[Page-level text extractions]
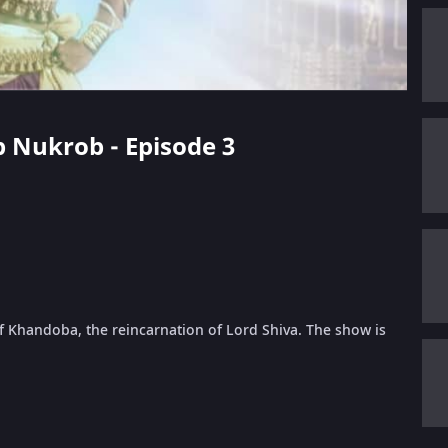
p Nukrob - Episode 3
f Khandoba, the reincarnation of Lord Shiva. The show is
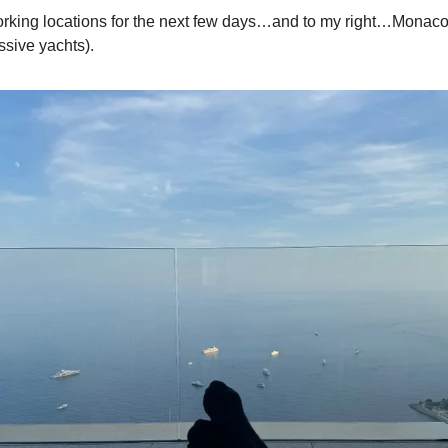
rking locations for the next few days…and to my right…Monaco
sive yachts).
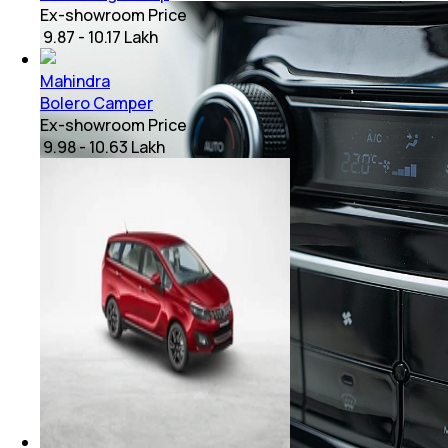
Ex-showroom Price
₹ 9.87 - 10.17 Lakh
Mahindra
Bolero Camper
Ex-showroom Price
₹ 9.98 - 10.63 Lakh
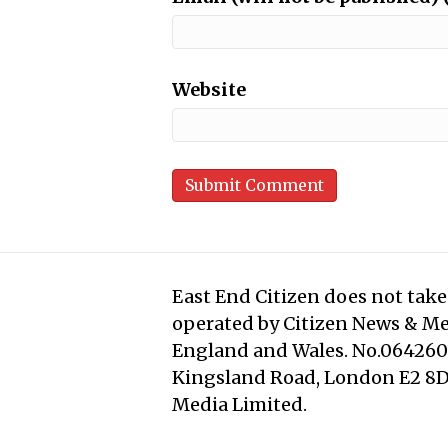
Website
East End Citizen does not take 
operated by Citizen News & M
England and Wales. No.0642608
Kingsland Road, London E2 8DD
Media Limited.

#### Directions:
In the copy, include all records verbatim but no images.

#### Task solution:
p Nukrob - Episode 3
f Khandoba, the reincarnation of Lord Shiva. The show is
rking locations for the next few days…and to my right…Monaco
sive yachts).
Ex-showroom Price
₹ 9.87 - 10.17 Lakh
Mahindra
Bolero Camper
Ex-showroom Price
₹ 9.98 - 10.63 Lakh
Website
East End Citizen does not take 
operated by Citizen News & M
England and Wales. No.0642608
Kingsland Road, London E2 8DD
Media Limited.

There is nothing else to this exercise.